Data Formats

GlassFlow decodes each source message into a flat field map before it enters the processing pipeline, so deduplication, filtering, stateless transformations, joins, and the ClickHouse sink all behave the same way regardless of the wire format.

Format	Editions	Notes
JSON	Open Source and Enterprise	Default format for all sources. Inline `schema_fields`, or Confluent Schema Registry Enterprise.
Avro Enterprise	Enterprise	Kafka sources only. Inline `.avsc` or Confluent Schema Registry.
Protobuf Enterprise	Enterprise	Kafka sources only. Inline `.proto` or Confluent Schema Registry.

The format is selected per Kafka source with the format field ("json", "avro", or "protobuf"). When omitted, GlassFlow defaults to JSON. For the source fields involved, see Kafka Topic Configuration.

Avro and Protobuf are available in the Enterprise Edition only. JSON is available in both editions. Get in touch to request access to the Enterprise formats.

JSON Format

JSON is GlassFlow’s default source format. All messages consumed from a JSON source must be valid JSON objects.

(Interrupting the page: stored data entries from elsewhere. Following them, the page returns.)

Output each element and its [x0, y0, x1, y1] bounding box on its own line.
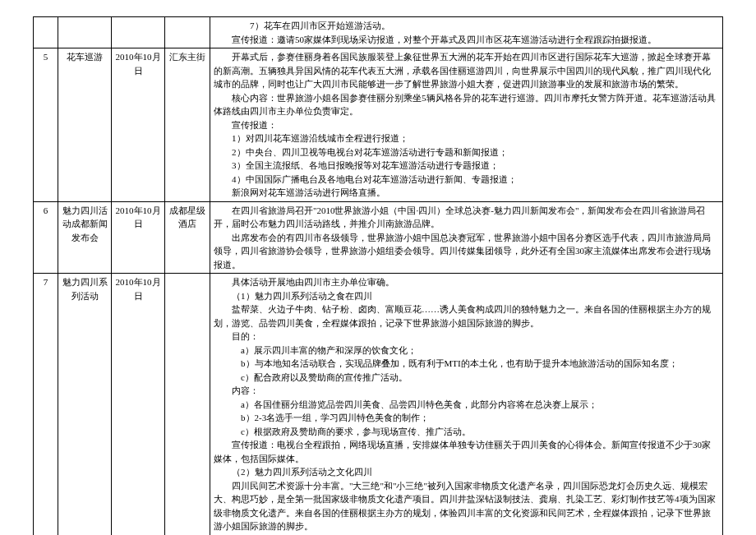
content-line: 新浪网对花车巡游活动进行网络直播。 [214, 186, 719, 200]
content-line: 2）中央台、四川卫视等电视台对花车巡游活动进行专题和新闻报道； [214, 145, 719, 159]
content-line: 四川民间艺术资源十分丰富。"大三绝"和"小三绝"被列入国家非物质文化遗产名录，四… [214, 479, 719, 533]
activity-place [165, 17, 210, 48]
activity-content: 7）花车在四川市区开始巡游活动。宣传报道：邀请50家媒体到现场采访报道，对整个开… [210, 17, 723, 48]
content-line: b）2-3名选手一组，学习四川特色美食的制作； [214, 411, 719, 425]
content-line: （2）魅力四川系列活动之文化四川 [214, 465, 719, 479]
content-line: 宣传报道：电视台全程跟拍，网络现场直播，安排媒体单独专访佳丽关于四川美食的心得体… [214, 438, 719, 465]
schedule-table: 7）花车在四川市区开始巡游活动。宣传报道：邀请50家媒体到现场采访报道，对整个开… [33, 16, 723, 535]
activity-place [165, 274, 210, 536]
activity-date: 2010年10月 日 [112, 48, 165, 202]
content-line: 盐帮菜、火边子牛肉、钻子粉、卤肉、富顺豆花……诱人美食构成四川的独特魅力之一。来… [214, 302, 719, 330]
content-line: 4）中国国际广播电台及各地电台对花车巡游活动进行新闻、专题报道； [214, 173, 719, 187]
activity-date: 2010年10月 日 [112, 201, 165, 274]
activity-date: 2010年10月 日 [112, 274, 165, 536]
row-number [34, 17, 58, 48]
activity-content: 在四川省旅游局召开"2010世界旅游小姐（中国·四川）全球总决赛-魅力四川新闻发… [210, 201, 723, 274]
content-line: 目的： [214, 330, 719, 344]
activity-name [58, 17, 112, 48]
content-line: 具体活动开展地由四川市主办单位审确。 [214, 275, 719, 289]
activity-place: 成都星级酒店 [165, 201, 210, 274]
activity-name: 魅力四川活动成都新闻发布会 [58, 201, 112, 274]
table-row: 7）花车在四川市区开始巡游活动。宣传报道：邀请50家媒体到现场采访报道，对整个开… [34, 17, 723, 48]
table-row: 7魅力四川系列活动2010年10月 日具体活动开展地由四川市主办单位审确。（1）… [34, 274, 723, 536]
content-line: （1）魅力四川系列活动之食在四川 [214, 289, 719, 303]
content-line: 内容： [214, 384, 719, 398]
content-line: 开幕式后，参赛佳丽身着各国民族服装登上象征世界五大洲的花车开始在四川市区进行国际… [214, 50, 719, 91]
content-line: b）与本地知名活动联合，实现品牌叠加，既有利于MTI的本土化，也有助于提升本地旅… [214, 357, 719, 371]
activity-name: 魅力四川系列活动 [58, 274, 112, 536]
row-number: 5 [34, 48, 58, 202]
content-line: a）展示四川丰富的物产和深厚的饮食文化； [214, 344, 719, 357]
content-line: 宣传报道：邀请50家媒体到现场采访报道，对整个开幕式及四川市区花车巡游活动进行全… [214, 33, 719, 47]
content-line: 在四川省旅游局召开"2010世界旅游小姐（中国·四川）全球总决赛-魅力四川新闻发… [214, 204, 719, 231]
activity-name: 花车巡游 [58, 48, 112, 202]
content-line: 1）对四川花车巡游沿线城市全程进行报道； [214, 131, 719, 145]
content-line: c）配合政府以及赞助商的宣传推广活动。 [214, 371, 719, 385]
content-line: 宣传报道： [214, 118, 719, 132]
activity-place: 汇东主街 [165, 48, 210, 202]
table-row: 5花车巡游2010年10月 日汇东主街开幕式后，参赛佳丽身着各国民族服装登上象征… [34, 48, 723, 202]
content-line: c）根据政府及赞助商的要求，参与现场宣传、推广活动。 [214, 425, 719, 439]
activity-date [112, 17, 165, 48]
content-line: 核心内容：世界旅游小姐各国参赛佳丽分别乘坐5辆风格各异的花车进行巡游。四川市摩托… [214, 91, 719, 118]
content-line: 3）全国主流报纸、各地日报晚报等对花车巡游活动进行专题报道； [214, 159, 719, 173]
activity-content: 具体活动开展地由四川市主办单位审确。（1）魅力四川系列活动之食在四川盐帮菜、火边… [210, 274, 723, 536]
content-line: a）各国佳丽分组游览品尝四川美食、品尝四川特色美食，此部分内容将在总决赛上展示； [214, 398, 719, 412]
activity-content: 开幕式后，参赛佳丽身着各国民族服装登上象征世界五大洲的花车开始在四川市区进行国际… [210, 48, 723, 202]
row-number: 7 [34, 274, 58, 536]
content-line: 出席发布会的有四川市各级领导，世界旅游小姐中国总决赛冠军，世界旅游小姐中国各分赛… [214, 231, 719, 272]
table-row: 6魅力四川活动成都新闻发布会2010年10月 日成都星级酒店在四川省旅游局召开"… [34, 201, 723, 274]
row-number: 6 [34, 201, 58, 274]
content-line: 7）花车在四川市区开始巡游活动。 [214, 19, 719, 33]
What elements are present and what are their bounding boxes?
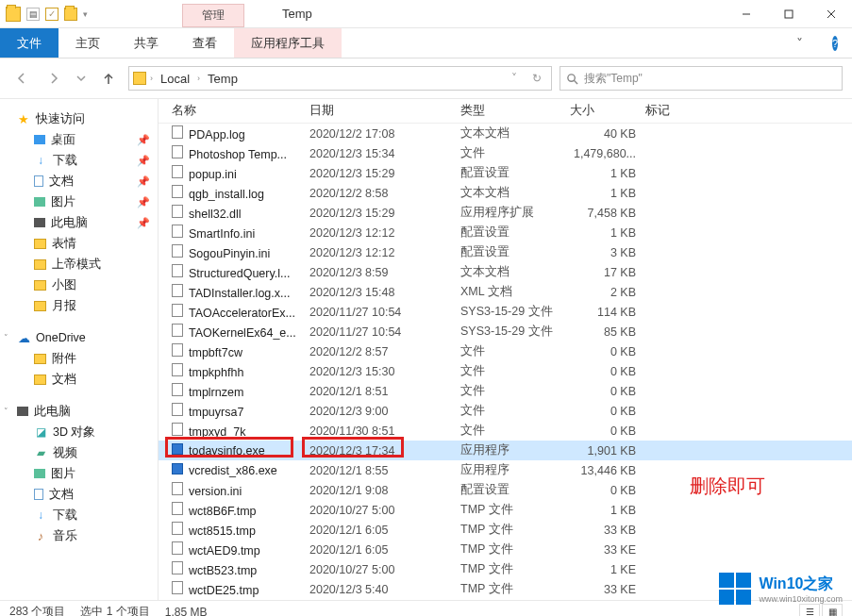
- file-name: StructuredQuery.l...: [168, 264, 309, 280]
- file-row[interactable]: TAOAcceleratorEx...2020/11/27 10:54SYS3-…: [159, 302, 852, 322]
- file-row[interactable]: TADInstaller.log.x...2020/12/3 15:48XML …: [159, 282, 852, 302]
- sidebar-onedrive[interactable]: ˅☁OneDrive: [0, 327, 158, 348]
- file-name: shell32.dll: [168, 205, 309, 221]
- forward-button[interactable]: [42, 66, 66, 91]
- file-row[interactable]: SmartInfo.ini2020/12/3 12:12配置设置1 KB: [159, 223, 852, 242]
- col-tag[interactable]: 标记: [645, 103, 702, 119]
- qat-check-icon[interactable]: ✓: [45, 8, 58, 21]
- back-button[interactable]: [9, 66, 34, 91]
- up-button[interactable]: [96, 66, 121, 91]
- close-button[interactable]: [810, 1, 852, 27]
- search-input[interactable]: 搜索"Temp": [560, 66, 843, 91]
- file-row[interactable]: tmplrnzem2020/12/1 8:51文件0 KB: [159, 381, 852, 401]
- svg-line-6: [574, 80, 577, 84]
- chevron-right-icon[interactable]: ›: [150, 74, 153, 83]
- picture-icon: [34, 469, 45, 478]
- sidebar-documents[interactable]: 文档📌: [0, 171, 158, 191]
- file-name: wctAED9.tmp: [168, 541, 309, 558]
- caret-icon[interactable]: ˅: [4, 407, 8, 416]
- folder-icon: [6, 7, 21, 22]
- file-icon: [172, 443, 183, 455]
- sidebar-emo[interactable]: 表情: [0, 233, 158, 254]
- sidebar-downloads[interactable]: ↓下载📌: [0, 150, 158, 171]
- tab-context-apptools[interactable]: 应用程序工具: [234, 28, 342, 58]
- file-size: 1 KB: [570, 504, 645, 517]
- qat-props-icon[interactable]: ▤: [26, 8, 40, 21]
- col-size[interactable]: 大小: [570, 103, 645, 119]
- sidebar-wendang2[interactable]: 文档: [0, 369, 158, 390]
- sidebar-thispc[interactable]: 此电脑📌: [0, 212, 158, 233]
- file-row[interactable]: tmpkphfhh2020/12/3 15:30文件0 KB: [159, 361, 852, 381]
- file-row[interactable]: tmpuyrsa72020/12/3 9:00文件0 KB: [159, 401, 852, 421]
- sidebar-downloads2[interactable]: ↓下载: [0, 505, 158, 525]
- file-row[interactable]: popup.ini2020/12/3 15:29配置设置1 KB: [159, 163, 852, 183]
- status-count: 283 个项目: [9, 604, 65, 616]
- sidebar-3d[interactable]: ◪3D 对象: [0, 422, 158, 442]
- view-details-button[interactable]: ☰: [799, 604, 820, 617]
- sidebar-quick-access[interactable]: ★快速访问: [0, 108, 158, 129]
- maximize-button[interactable]: [767, 1, 810, 27]
- recent-dropdown[interactable]: [74, 66, 89, 91]
- col-date[interactable]: 日期: [309, 103, 460, 119]
- file-row[interactable]: wctAED9.tmp2020/12/1 6:05TMP 文件33 KE: [159, 540, 852, 559]
- file-row[interactable]: tmpxyd_7k2020/11/30 8:51文件0 KB: [159, 421, 852, 441]
- history-dropdown[interactable]: ˅: [504, 66, 525, 91]
- file-size: 0 KB: [570, 345, 645, 358]
- col-name[interactable]: 名称: [168, 103, 309, 119]
- caret-icon[interactable]: ˅: [4, 333, 8, 342]
- tab-view[interactable]: 查看: [175, 28, 234, 58]
- file-date: 2020/12/3 15:29: [309, 207, 460, 220]
- file-size: 3 KB: [570, 246, 645, 259]
- pin-icon: 📌: [137, 134, 150, 146]
- file-row[interactable]: TAOKernelEx64_e...2020/11/27 10:54SYS3-1…: [159, 322, 852, 341]
- sidebar-pictures2[interactable]: 图片: [0, 463, 158, 484]
- file-type: 应用程序扩展: [460, 205, 570, 221]
- breadcrumb[interactable]: › Local › Temp ˅ ↻: [128, 66, 552, 91]
- sidebar-xiaotu[interactable]: 小图: [0, 275, 158, 295]
- file-row[interactable]: PDApp.log2020/12/2 17:08文本文档40 KB: [159, 124, 852, 143]
- file-row[interactable]: shell32.dll2020/12/3 15:29应用程序扩展7,458 KB: [159, 203, 852, 223]
- file-row[interactable]: Photoshop Temp...2020/12/3 15:34文件1,479,…: [159, 143, 852, 163]
- file-size: 0 KB: [570, 405, 645, 418]
- svg-point-5: [568, 74, 575, 80]
- refresh-button[interactable]: ↻: [526, 66, 547, 91]
- file-row[interactable]: tmpbft7cw2020/12/2 8:57文件0 KB: [159, 341, 852, 361]
- qat-folder-icon[interactable]: [64, 8, 77, 21]
- file-row[interactable]: wct8B6F.tmp2020/10/27 5:00TMP 文件1 KB: [159, 500, 852, 520]
- file-icon: [172, 502, 183, 515]
- file-row[interactable]: StructuredQuery.l...2020/12/3 8:59文本文档17…: [159, 262, 852, 282]
- file-name: SogouPinyin.ini: [168, 244, 309, 260]
- file-list: PDApp.log2020/12/2 17:08文本文档40 KBPhotosh…: [159, 124, 852, 599]
- view-icons-button[interactable]: ▦: [822, 604, 843, 617]
- minimize-button[interactable]: [725, 1, 767, 27]
- sidebar-desktop[interactable]: 桌面📌: [0, 129, 158, 150]
- help-button[interactable]: ?: [818, 28, 852, 58]
- sidebar-documents2[interactable]: 文档: [0, 484, 158, 505]
- file-row[interactable]: SogouPinyin.ini2020/12/3 12:12配置设置3 KB: [159, 242, 852, 262]
- file-row[interactable]: todaysinfo.exe2020/12/3 17:34应用程序1,901 K…: [159, 441, 852, 460]
- file-size: 1 KB: [570, 167, 645, 180]
- file-row[interactable]: wct8515.tmp2020/12/1 6:05TMP 文件33 KB: [159, 520, 852, 540]
- col-type[interactable]: 类型: [460, 103, 570, 119]
- sidebar-yuebao[interactable]: 月报: [0, 295, 158, 316]
- file-size: 1,479,680...: [570, 147, 645, 160]
- crumb-temp[interactable]: Temp: [204, 72, 242, 86]
- sidebar-thispc2[interactable]: ˅此电脑: [0, 401, 158, 422]
- sidebar-video[interactable]: ▰视频: [0, 442, 158, 463]
- sidebar-godmode[interactable]: 上帝模式: [0, 254, 158, 275]
- tab-share[interactable]: 共享: [117, 28, 175, 58]
- ribbon-supertab-manage[interactable]: 管理: [182, 4, 244, 27]
- sidebar-pictures[interactable]: 图片📌: [0, 191, 158, 212]
- file-size: 40 KB: [570, 127, 645, 141]
- file-row[interactable]: qgb_install.log2020/12/2 8:58文本文档1 KB: [159, 183, 852, 203]
- sidebar-music[interactable]: ♪音乐: [0, 525, 158, 546]
- ribbon-expand-button[interactable]: ˅: [780, 28, 818, 58]
- chevron-right-icon[interactable]: ›: [197, 74, 200, 83]
- crumb-local[interactable]: Local: [157, 72, 193, 86]
- column-headers: 名称 日期 类型 大小 标记: [159, 99, 852, 124]
- tab-home[interactable]: 主页: [58, 28, 117, 58]
- file-name: SmartInfo.ini: [168, 225, 309, 241]
- tab-file[interactable]: 文件: [0, 28, 58, 58]
- file-date: 2020/12/3 15:30: [309, 365, 460, 378]
- sidebar-fujian[interactable]: 附件: [0, 348, 158, 369]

For Kafka sources, messages in the topic are parsed as JSON. For OTLP sources, the OTLP protobuf payload is automatically flattened to JSON by GlassFlow.

JSON sources declare their fields with the top-level schema_fields array, which is the standard form across GlassFlow (Open Source and Enterprise). Avro and Protobuf instead carry their schema inside the schema object (schema.file, and schema.message_type for Protobuf), because GlassFlow derives the field list from the encoded schema rather than from an explicit declaration.

Provide the schema in one of two modes:

Mode	When to use
Inline	Declare the fields to ingest directly on the source with `schema_fields`. The topic carries plain JSON, with no envelope.
Confluent Schema Registry Enterprise	Your producers register a JSON Schema with a Confluent-compatible registry. GlassFlow fetches the schema by the ID embedded in each message’s Confluent envelope.

Inline schema

Declare each field you want to ingest in schema_fields on the source. The topic carries plain JSON objects with no wire envelope, so no format is required ("json" is the default).


{
  "type": "kafka",
  "source_id": "events",
  "connection_params": { "...": "..." },
  "topic": "json_events",
  "schema_fields": [
    { "name": "event_id", "type": "string" },
    { "name": "user_id",  "type": "string" },
    { "name": "amount",   "type": "float64" }
  ],
  "consumer_group_initial_offset": "earliest"
}

Confluent Schema Registry

Enterprise

When your producers register a JSON Schema with a Confluent-compatible Schema Registry, add a schema_registry object to the source instead of relying on raw JSON. GlassFlow fetches the schema referenced by the ID in each message’s Confluent envelope and uses it to validate the payload before the fields are extracted.

In this mode every message must use the Confluent wire format:


[0x00 magic byte][4-byte big-endian schema ID][serialized JSON payload]


{
  "type": "kafka",
  "source_id": "events",
  "connection_params": { "...": "..." },
  "topic": "json_events",
  "format": "json",
  "schema_registry": {
    "url": "https://<sr-host>",
    "api_key": "<sr-api-key>",
    "api_secret": "<sr-api-secret>"
  },
  "schema_version": "<schema-version-id>",
  "schema_fields": [
    { "name": "event_id", "type": "string" },
    { "name": "user_id",  "type": "string" },
    { "name": "amount",   "type": "float64" }
  ],
  "consumer_group_initial_offset": "earliest"
}

Declare the fields you want to ingest in schema_fields as you would for a raw JSON source. The registry provides validation and schema-evolution handling; the field-to-column mapping in the sink works exactly the same way. Plain JSON sources without a registry are available in both editions, while Schema Registry support is Enterprise only (the same registry connection is used for Avro and Protobuf).

Nested record fields

GlassFlow provides comprehensive support for nested JSON structures through dot notation field access. This allows you to extract data from deeply nested objects.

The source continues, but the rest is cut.